Gordon would return to the Rockets, and though he had his moments — including a 50-point eruption against the Utah Jazz that led the Rockets to a win despite James Harden and Russell Westbrook both not playing — he was mostly inconsistent, particularly with his shot. In fact, exemplifying his struggles, take out his 6-11 shooting from deep in the Jazz game and Gordon was in the midst of 7-45 stretch from beyond the arc. He also continued to miss games and clearly wasn’t in peak physical form.
That’s one of the reasons this layoff was supposed to be particularly kind to the Rockets. Getting Gordon some rest and rehab would be critical to a title run, and there was plenty of time off in order to do that.
But EG is back on the shelf, sidelined for two weeks with an ankle injury sustained against the Boston Celtics. But the truth is, the rested healthy Gordon we saw in the scrimmages looked a lot like the injured version we saw before the break.
Before he went down, Gordon was averaging just 9.3 points per game and was shooting 34.3 percent from the field and was 3-20 from deep for the three-game scrimmage preseason. Not inspiring confidence that a rested, healthy EG was going to be a difference-maker. And that’s if he’s even truly healthy.
Because that’s how it happens sometimes, isn’t it? For some guys, it goes all at once. Just look at Tracy McGrady and how quickly he fell off. I’m certainly not comparing EG and T-Mac as players, simply saying there’s precedent for a guy who’s struggled with injuries for most of his career falling off of a cliff around age 30 following knee surgery.
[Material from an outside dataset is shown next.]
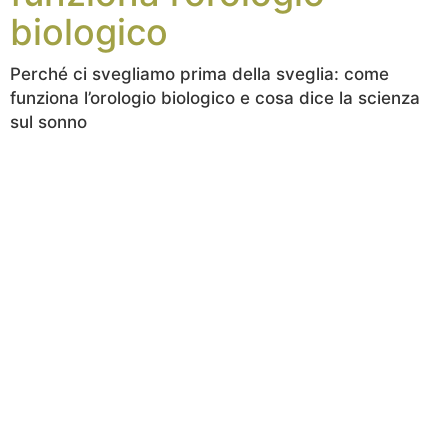
biologico
Perché ci svegliamo prima della sveglia: come
funziona l’orologio biologico e cosa dice la scienza
sul sonno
McGrady was 29 when his precipitous free fall began. Gordon is currently 31.
Now this absence could possibly be a blessing in disguise. Ben McLemore has stepped up in the scrimmages, though he’s also been a bit inconsistent, going for 26 points on 6-7 from three one night to 3 points and 1-7 from deep the next. We’ve also seen some positive from DeMarre Carroll, as he went for 9 rebounds against Memphis. The injury could could force Mike D’Antoni’s hand to open up his notoriously tight rotations a bit.
But the bigger problem is what to do when EG comes back. If he’s not healthy and performing, how long do the Rockets roll with him if he continues to shoot sub 30 percent from three (he was 15 percent in scrimmages)? Even if he is able to shake off the rust, the Rockets may have to limit his minutes in order to keep him healthy. Not sure if 30-plus is going to work for Gordon anymore.
There’s also something to look at in the long term. Say even the best-case scenario happens. Gordon comes back, he finds his shot, he plays well, the Rockets either go far in the playoffs or even win a title (hey, best-case scenario here, right?), does anyone have confidence that Gordon will remain healthy going forward? He’s got $58 million guaranteed through 2023. That’ll put EG 34 going on 35. Is doesn’t take Zoltar to see this could be a problem situation for the Rockets.
But at least for now, that’s an issue for another day. Let’s keep our fingers crossed for EG. A healthy and effective return still remains a key, in my opinion, for a deep Houston playoff run. The Rockets need him. Let’s hope EG can be there.